Nor can the direction of scientific developments be anticipated. Harman and Dietrich remark that, paradoxically, to be revolutionary in science may mean to come back to ideas and models of the past. The model of a political system that the supporters of the French revolution had in mind was ancient Greece and Rome! To consider a transformation as revolutionary or not depends upon the tempo one adopts, whether the historical study is focused on short or long periods of time.

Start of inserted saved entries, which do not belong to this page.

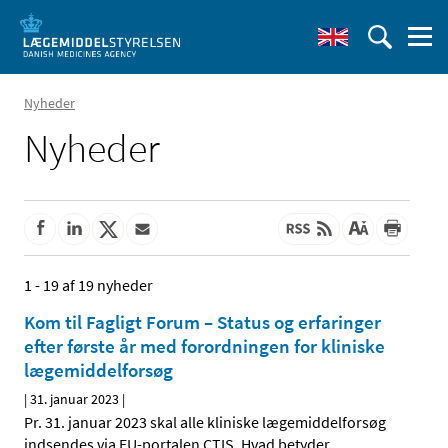
Nyheder
Nyheder
1 - 19 af 19 nyheder
Kom til Fagligt Forum – Status og erfaringer
efter første år med forordningen for kliniske
lægemiddelforsøg
|
31. januar 2023
|
Pr. 31. januar 2023 skal alle kliniske lægemiddelforsøg
indsendes via EU-portalen CTIS. Hvad betyder
…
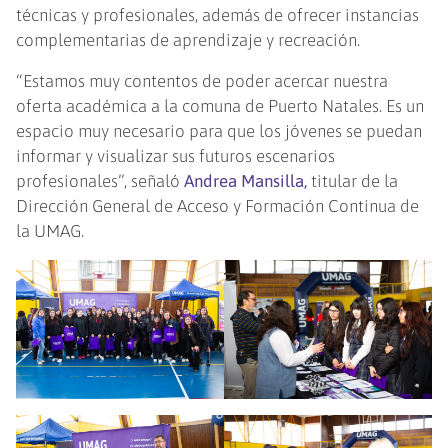
técnicas y profesionales, además de ofrecer instancias
complementarias de aprendizaje y recreación.
“Estamos muy contentos de poder acercar nuestra
oferta académica a la comuna de Puerto Natales. Es un
espacio muy necesario para que los jóvenes se puedan
informar y visualizar sus futuros escenarios
profesionales”, señaló
Andrea Mansilla,
titular de la
Dirección General de Acceso y Formación Continua de
la UMAG.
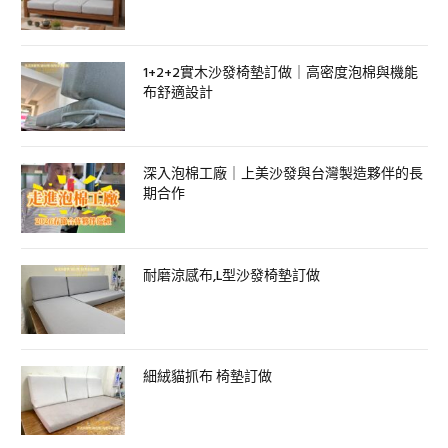
1+2+2實木沙發椅墊訂做｜高密度泡棉與機能
布舒適設計
深入泡棉工廠｜上美沙發與台灣製造夥伴的長
期合作
耐磨涼感布,L型沙發椅墊訂做
細絨貓抓布 椅墊訂做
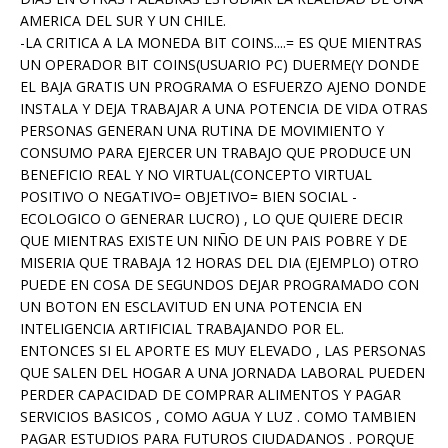
AMERICA DEL SUR Y UN CHILE.
-LA CRITICA A LA MONEDA BIT COINS....= ES QUE MIENTRAS
UN OPERADOR BIT COINS(USUARIO PC) DUERME(Y DONDE
EL BAJA GRATIS UN PROGRAMA O ESFUERZO AJENO DONDE
INSTALA Y DEJA TRABAJAR A UNA POTENCIA DE VIDA OTRAS
PERSONAS GENERAN UNA RUTINA DE MOVIMIENTO Y
CONSUMO PARA EJERCER UN TRABAJO QUE PRODUCE UN
BENEFICIO REAL Y NO VIRTUAL(CONCEPTO VIRTUAL
POSITIVO O NEGATIVO= OBJETIVO= BIEN SOCIAL -
ECOLOGICO O GENERAR LUCRO) , LO QUE QUIERE DECIR
QUE MIENTRAS EXISTE UN NIÑO DE UN PAIS POBRE Y DE
MISERIA QUE TRABAJA 12 HORAS DEL DIA (EJEMPLO) OTRO
PUEDE EN COSA DE SEGUNDOS DEJAR PROGRAMADO CON
UN BOTON EN ESCLAVITUD EN UNA POTENCIA EN
INTELIGENCIA ARTIFICIAL TRABAJANDO POR EL.
ENTONCES SI EL APORTE ES MUY ELEVADO , LAS PERSONAS
QUE SALEN DEL HOGAR A UNA JORNADA LABORAL PUEDEN
PERDER CAPACIDAD DE COMPRAR ALIMENTOS Y PAGAR
SERVICIOS BASICOS , COMO AGUA Y LUZ . COMO TAMBIEN
PAGAR ESTUDIOS PARA FUTUROS CIUDADANOS . PORQUE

These biographical sketches also demonstrate that scientific developments are dependent on, but not constrained by, the “controlling body of peers” described by Richard Lewontin in his epilogue. Every scientist can acquire a standing that allows him to take some risks, to explore new paths without losing the consideration of his scientific peers. New results or approaches that cannot be related to previous ones are rejected, but not forgotten. They are ready to re-emerge, as in the case of the discovery of reverse transcription by Howard Temin. A way to relate the new observations on oncogenic RNA viruses to previous knowledge had been discovered: in this case a molecular mechanism, with the discovery of reverse transcriptase.
So this book is important, not for its initial objective, but for what it affords us: a rich description of scientists and discoveries in different biological sciences. It is the best possible weapon to oppose simplistic models of science construction. We need more such beautiful and careful studies. I expect to read a second volume soon! Harman and Dietrich draw a shortlist of biologists who might have been included in this book, but were not, mainly because of the lack of a scholar able to produce a well-informed study in a limited amount of time. I would like to suggest other interesting figures, such as Boris Ephrussi, Willi Hennig, Conrad Waddington, Nikolai Timofeeff-Ressovsky, and François Jacob. The list is long, in particular if the project does not limit itself to Anglo-American culture as it has so far. After all, the drive to understand the world is a human trait that knows no national borders. And one could argue that today more than ever biologists must bridge boundaries and cultures in international collaborations that tackle increasingly difficult global challenges, such as the effects of climate change on emerging diseases, biodiversity, and life itself. It's likely that the “normal scientists” who make headway against these challenges will provide budding historians with rich tales to tell.
- 1. Harman O, Dietrich MR (2008) Rebels, mavericks, and heretics in biology. New Haven: Yale University Press. 416 p.
- 2. Chargaff E (1978) Heraclitean fire: Sketches from a life before nature. New York: The Rockefeller University Press. 252 p.
- 3. Watson J (1968) The double helix: A personal account of the discovery of the structure of DNA. London: Weidenfeld and Nicholson. 256 p.